Album Review by Gary Kaill | 01 Sep 2016
Album title: My Woman
Artist: Angel Olsen
Label: Jagjaguwar
Release date: 2 Sep

'Is it me you're thinking of, when you're thinking of me?' This time around, Angel Olsen asks the big questions and supplies punchlines to match: 'Or is it your mother?' Olsen's unique vision sparked and connected on 2014 breakthrough Burn Your Fire For No Witness and here she applies minimal but pointed tweaks to her rich aesthetic. Musically, much is as before. Her band play with a 'last take before dawn' vitality and dare themselves to see where the songs might lead them: several of Woman's high spots begin as a whisper before stretching into extended instrumental passages. 

There is nothing quite as rug-pulling on My Woman as lead track Intern, a hypnotic electro ballad, whose drifting synths frame the song's draggy cadence. 'Still gotta wake up and be someone,' she sings – a neat trick to sound so disconnected so deeply within the song. No wonder the melody mirrors classic Orbison: going back is so often the only way forward.

Intern is a stylistic diversion but it holds the clue to Olsen's lyrical intent: a compelling dialogue that fuses unflinching candour with stripped back, spare language. Her gift for narrative manifests itself in simple truths. Shut Up Kiss Me ('I could make it all disappear / You could feed me all of your fears') is a breathless devotional so intense, it shaves down to mere microns that ever-thin line between love and hate.

My Woman's thematic intent (it's about "the complicated mess of being a woman") informs its honesty and its hurt. Song titles only hint at the deeper meaning: Woman. Sister. Both hit the eight-minute mark as the band improvises and explores, and the latter, where Olsen howls, 'I wanna live life, I wanna die right' is shattering. The voice – that pure, craggy vibrato – is bold and beautiful, and on her fourth and (by some distance) best album, it finds the showcase it needs and deserves.

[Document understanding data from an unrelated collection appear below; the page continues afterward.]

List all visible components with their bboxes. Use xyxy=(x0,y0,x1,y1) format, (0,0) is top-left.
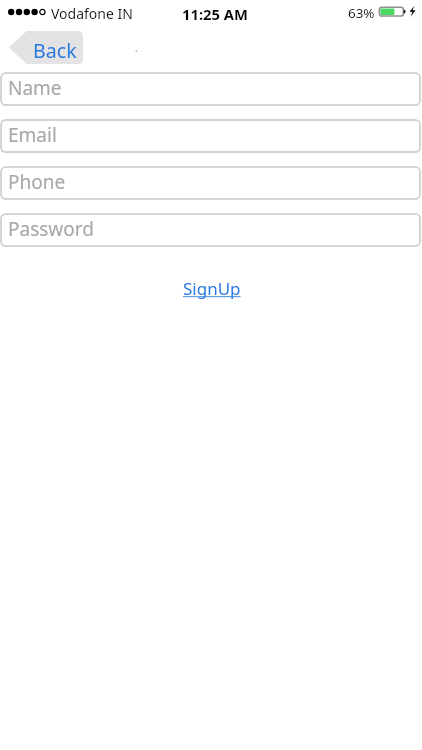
staticText: 11:25 AM xyxy=(182,4,249,24)
staticText: Name xyxy=(8,75,62,101)
staticText: Back xyxy=(33,37,77,64)
button[interactable]: Phone xyxy=(0,166,421,200)
staticText: Vodafone IN xyxy=(51,4,133,23)
button[interactable]: Name xyxy=(0,72,421,106)
staticText: 63% xyxy=(348,4,375,22)
button[interactable]: Password xyxy=(0,213,421,247)
staticText: Password xyxy=(8,216,94,242)
staticText: SignUp xyxy=(183,277,241,300)
staticText: Email xyxy=(8,122,57,148)
button[interactable]: SignUp xyxy=(183,277,241,300)
button[interactable]: Back xyxy=(9,31,83,64)
other: Signal strength 4 of 5 xyxy=(8,8,48,16)
button[interactable]: Email xyxy=(0,119,421,153)
staticText: Phone xyxy=(8,169,66,195)
other: Battery 63 percent, charging xyxy=(376,4,422,20)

'I dare you to understand what makes me a woman,' she demands on the not-quite-title track; a not-quite-break-up song that wearily kicks around the rubble of a dying relationship. It's a challenge that, for the unwary listener, might prove too much – but the rewards are great. In some ways, My Woman is the love song reimagined: a fearless and accomplished work whose deep-seated humanism is a stirring reminder that falling in love is for idiots, and that we should put our faith in any artist who might just convince us otherwise.